- [What you have to do]: An exact copy of the entries is required, with every image omitted.

- [Provided entries]:
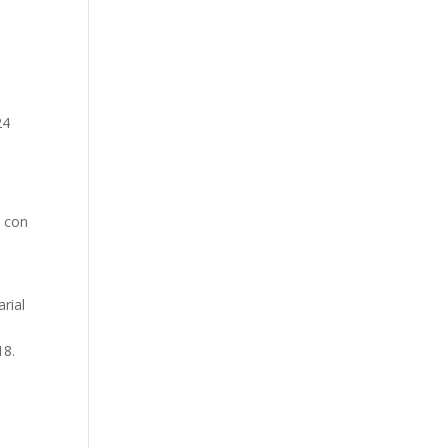
e
24
n con
rial
18.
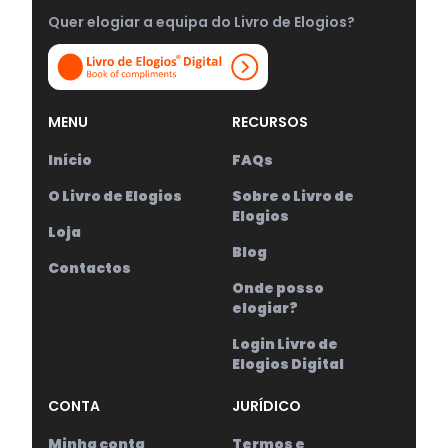
Quer elogiar a equipa do Livro de Elogios?
MENU
RECURSOS
Início
FAQs
O Livro de Elogios
Sobre o Livro de
Elogios
Loja
Blog
Contactos
Onde posso
elogiar?
Login Livro de
Elogios Digital
CONTA
JURÍDICO
Minha conta
Termos e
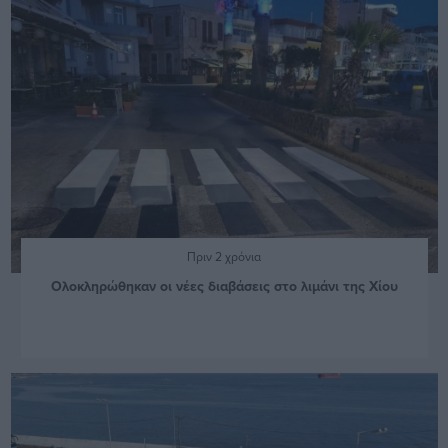
Πριν 2 χρόνια
Ολοκληρώθηκαν οι νέες διαβάσεις στο λιμάνι της Χίου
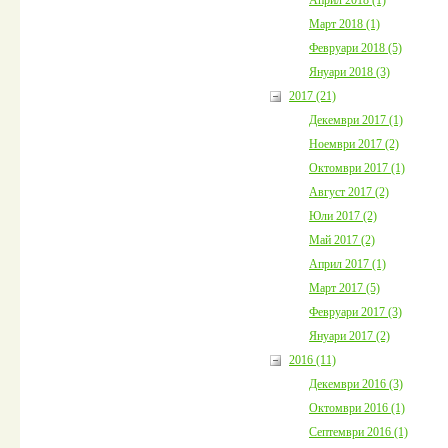
Март 2018 (1)
Февруари 2018 (5)
Януари 2018 (3)
2017 (21)
Декември 2017 (1)
Ноември 2017 (2)
Октомври 2017 (1)
Август 2017 (2)
Юли 2017 (2)
Май 2017 (2)
Април 2017 (1)
Март 2017 (5)
Февруари 2017 (3)
Януари 2017 (2)
2016 (11)
Декември 2016 (3)
Октомври 2016 (1)
Септември 2016 (1)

- [Expected answer]:
e
24
n con
rial
18.
Quer elogiar a equipa do Livro de Elogios?
MENU
RECURSOS
Início
FAQs
O Livro de Elogios
Sobre o Livro de
Elogios
Loja
Blog
Contactos
Onde posso
elogiar?
Login Livro de
Elogios Digital
CONTA
JURÍDICO
Minha conta
Termos e
Πριν 2 χρόνια
Ολοκληρώθηκαν οι νέες διαβάσεις στο λιμάνι της Χίου
Март 2018 (1)
Февруари 2018 (5)
Януари 2018 (3)
2017 (21)
Декември 2017 (1)
Ноември 2017 (2)
Октомври 2017 (1)
Август 2017 (2)
Юли 2017 (2)
Май 2017 (2)
Април 2017 (1)
Март 2017 (5)
Февруари 2017 (3)
Януари 2017 (2)
2016 (11)
Декември 2016 (3)
Октомври 2016 (1)
Септември 2016 (1)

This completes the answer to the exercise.